TUNIS (Reuters) - Phosphate production at Tunisia’s Metaloui partially resumed on Sunday and shipments restarted after protesters agreed to temporarily end their sit-in over job demands, the company said.
Metaloui, which produces around 60 percent of Tunisia’s phosphate output, has been closed by weeks of protests by local youths demanding employment and economic opportunities. Other plants in the south of the country have also been affected.
“Today production restarted at Metaloui after the ending of the sit-in by youths,” Ali Houchati, a spokesman for Phosphate Gafsa said. “Trains have started to transport phosphate again.”
Nacuer Saidi, one of the protesters, who is an unemployed civil engineer, said demonstrators had also agreed to end their sit-in in another phosphate mining town, Om Lrayes. He said they had agreed with the government to allow production to restart while they negotiated.
Tunisia produced about 8.26 million tonnes of phosphate in 2010, but in the four years since 2011 output totalled only 11.2 million tonnes, hit by strikes and protests.

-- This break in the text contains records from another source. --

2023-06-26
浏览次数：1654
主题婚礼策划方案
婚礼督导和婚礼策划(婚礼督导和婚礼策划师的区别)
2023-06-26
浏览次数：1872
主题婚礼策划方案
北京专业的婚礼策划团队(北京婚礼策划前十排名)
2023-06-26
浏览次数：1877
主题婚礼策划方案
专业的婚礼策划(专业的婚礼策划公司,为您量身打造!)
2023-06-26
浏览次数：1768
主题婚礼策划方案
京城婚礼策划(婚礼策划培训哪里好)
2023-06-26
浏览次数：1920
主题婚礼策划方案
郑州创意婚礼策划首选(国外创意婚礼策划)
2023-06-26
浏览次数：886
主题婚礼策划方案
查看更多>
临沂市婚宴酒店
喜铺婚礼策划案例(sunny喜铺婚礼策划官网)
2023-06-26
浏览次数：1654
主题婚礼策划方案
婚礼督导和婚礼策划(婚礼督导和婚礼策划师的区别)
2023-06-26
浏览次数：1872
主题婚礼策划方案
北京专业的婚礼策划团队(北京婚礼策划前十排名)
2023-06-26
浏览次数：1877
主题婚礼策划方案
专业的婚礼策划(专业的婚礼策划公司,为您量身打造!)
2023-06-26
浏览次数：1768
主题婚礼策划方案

During the first five months of 2015, it produced 650,000 tonnes compared with 1.3 million in the same period last year.
Four towns in Tunisia’s main phosphate-producing region began a general strike earlier in May to protest against unemployment, a major complaint among Tunisians since their 2011 uprising ousted Zine El-Abidine Ben Ali.
The southern protests have been a major challenge to government efforts to revive the economy after Tunisia completed its transition to democracy following the 2011 revolt. Many Tunisians believe the government has yet to deliver on its economic promises.